*** Block opens ***

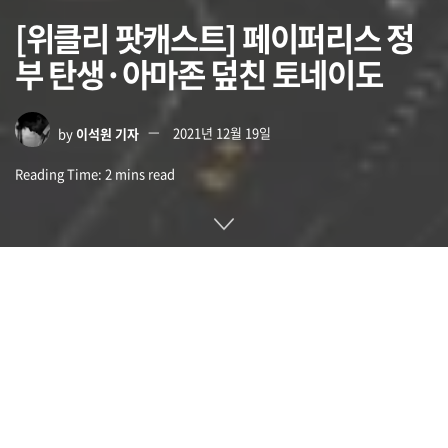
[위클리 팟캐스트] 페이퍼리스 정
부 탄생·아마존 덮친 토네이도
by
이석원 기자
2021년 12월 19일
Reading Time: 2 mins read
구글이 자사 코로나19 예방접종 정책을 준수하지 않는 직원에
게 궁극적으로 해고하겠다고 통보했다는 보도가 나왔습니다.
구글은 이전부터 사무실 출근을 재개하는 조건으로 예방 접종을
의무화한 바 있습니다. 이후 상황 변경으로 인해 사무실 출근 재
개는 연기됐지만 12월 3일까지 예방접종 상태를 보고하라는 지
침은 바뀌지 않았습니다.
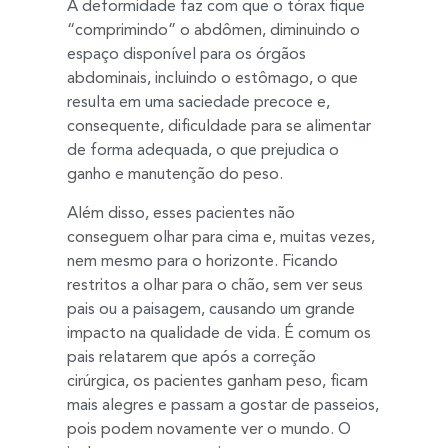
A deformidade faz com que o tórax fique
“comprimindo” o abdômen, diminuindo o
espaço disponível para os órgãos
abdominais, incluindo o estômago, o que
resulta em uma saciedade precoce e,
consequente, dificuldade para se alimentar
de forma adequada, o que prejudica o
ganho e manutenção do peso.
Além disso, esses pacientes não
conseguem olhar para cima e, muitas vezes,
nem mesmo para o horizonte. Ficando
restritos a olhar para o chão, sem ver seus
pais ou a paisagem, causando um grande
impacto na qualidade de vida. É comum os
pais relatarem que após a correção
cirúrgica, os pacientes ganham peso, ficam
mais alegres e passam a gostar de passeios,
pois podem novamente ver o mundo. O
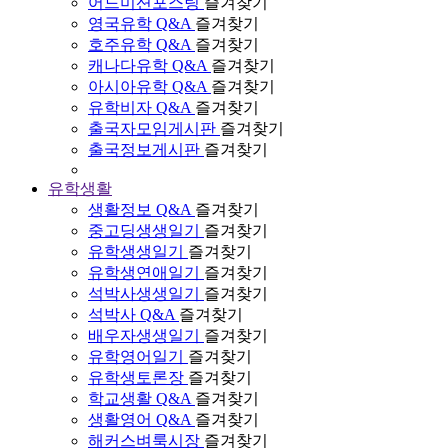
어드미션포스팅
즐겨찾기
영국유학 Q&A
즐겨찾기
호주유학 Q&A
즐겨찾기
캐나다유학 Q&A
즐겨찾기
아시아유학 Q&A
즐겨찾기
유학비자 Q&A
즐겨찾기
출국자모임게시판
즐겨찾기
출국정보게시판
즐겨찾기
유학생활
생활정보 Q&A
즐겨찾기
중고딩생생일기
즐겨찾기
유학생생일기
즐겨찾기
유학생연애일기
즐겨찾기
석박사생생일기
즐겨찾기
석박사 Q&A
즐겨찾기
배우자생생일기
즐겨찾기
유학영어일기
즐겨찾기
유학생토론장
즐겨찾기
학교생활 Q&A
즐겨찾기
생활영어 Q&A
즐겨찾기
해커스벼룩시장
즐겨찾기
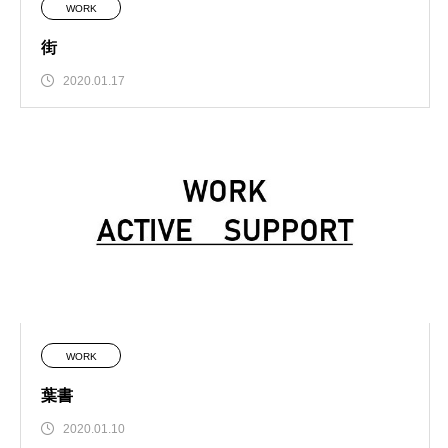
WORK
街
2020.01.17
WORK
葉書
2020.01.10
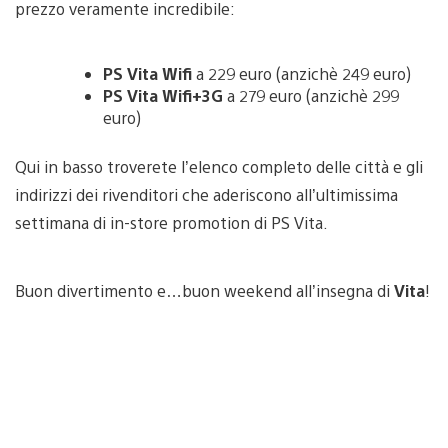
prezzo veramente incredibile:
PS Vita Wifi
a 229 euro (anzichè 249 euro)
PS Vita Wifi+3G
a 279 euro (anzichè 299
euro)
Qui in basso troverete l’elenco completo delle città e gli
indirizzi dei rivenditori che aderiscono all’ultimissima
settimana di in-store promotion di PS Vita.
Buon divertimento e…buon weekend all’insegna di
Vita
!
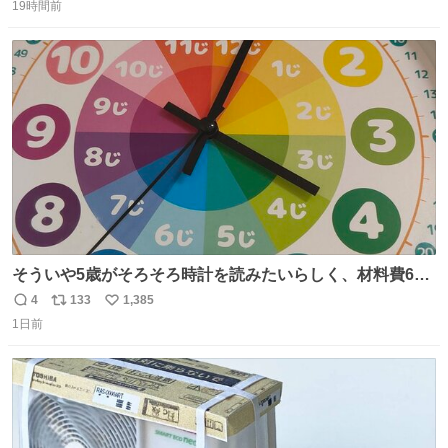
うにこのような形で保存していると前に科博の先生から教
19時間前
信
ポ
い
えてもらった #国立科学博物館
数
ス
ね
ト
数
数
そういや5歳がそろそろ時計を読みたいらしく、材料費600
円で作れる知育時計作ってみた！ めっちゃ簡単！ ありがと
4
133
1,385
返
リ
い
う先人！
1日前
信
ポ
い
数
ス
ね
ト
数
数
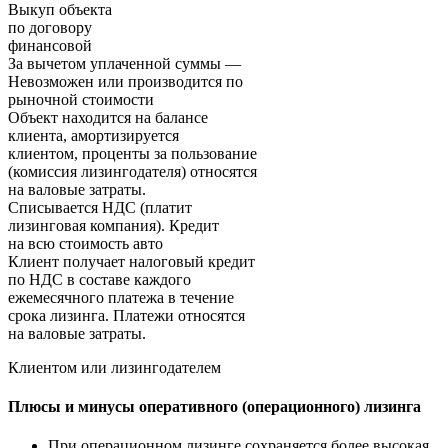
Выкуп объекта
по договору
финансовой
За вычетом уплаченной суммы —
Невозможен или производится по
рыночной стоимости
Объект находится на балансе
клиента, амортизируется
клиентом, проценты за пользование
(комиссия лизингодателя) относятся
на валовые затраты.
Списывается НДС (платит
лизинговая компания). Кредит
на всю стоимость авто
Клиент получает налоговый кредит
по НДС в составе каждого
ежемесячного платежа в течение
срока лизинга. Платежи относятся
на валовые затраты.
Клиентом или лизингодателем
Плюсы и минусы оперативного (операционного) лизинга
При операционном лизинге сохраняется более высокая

*** Block closes ***
*** Block opens ***

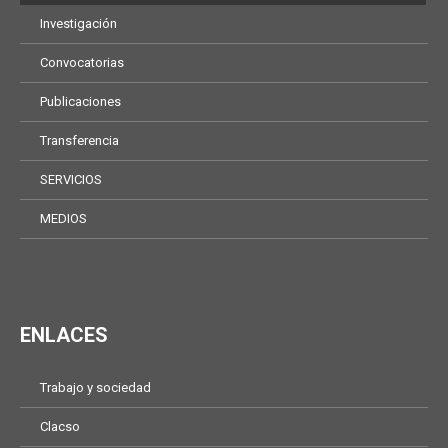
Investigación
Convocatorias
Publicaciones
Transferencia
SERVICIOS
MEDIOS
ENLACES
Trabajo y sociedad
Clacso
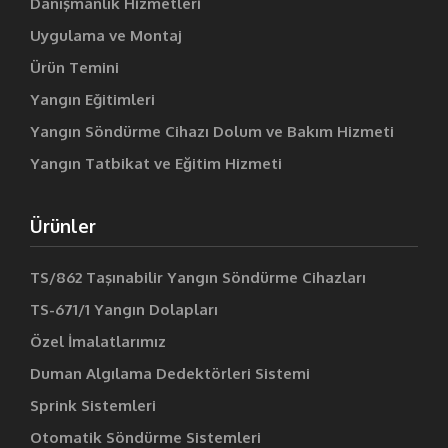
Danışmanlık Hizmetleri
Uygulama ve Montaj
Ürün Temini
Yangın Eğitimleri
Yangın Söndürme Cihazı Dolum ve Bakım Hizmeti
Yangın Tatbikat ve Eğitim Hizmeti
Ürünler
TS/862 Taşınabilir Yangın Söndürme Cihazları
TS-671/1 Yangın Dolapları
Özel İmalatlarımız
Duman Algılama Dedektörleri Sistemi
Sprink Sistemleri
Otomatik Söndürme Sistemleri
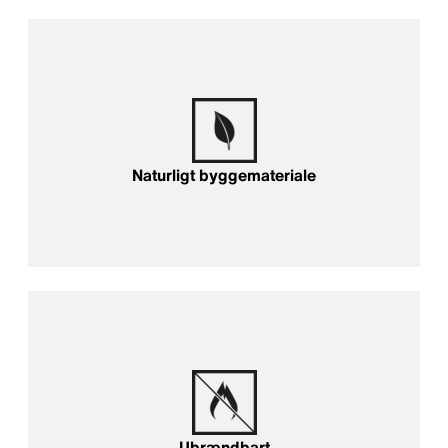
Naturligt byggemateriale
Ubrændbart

*** Block closes ***

YOUR ASSIGNMENT
"pais" is the string to look for; please copy every line of the records above where it appears.

SOLUTION BELOW
pais ou a paisagem, causando um grande
pais relatarem que após a correção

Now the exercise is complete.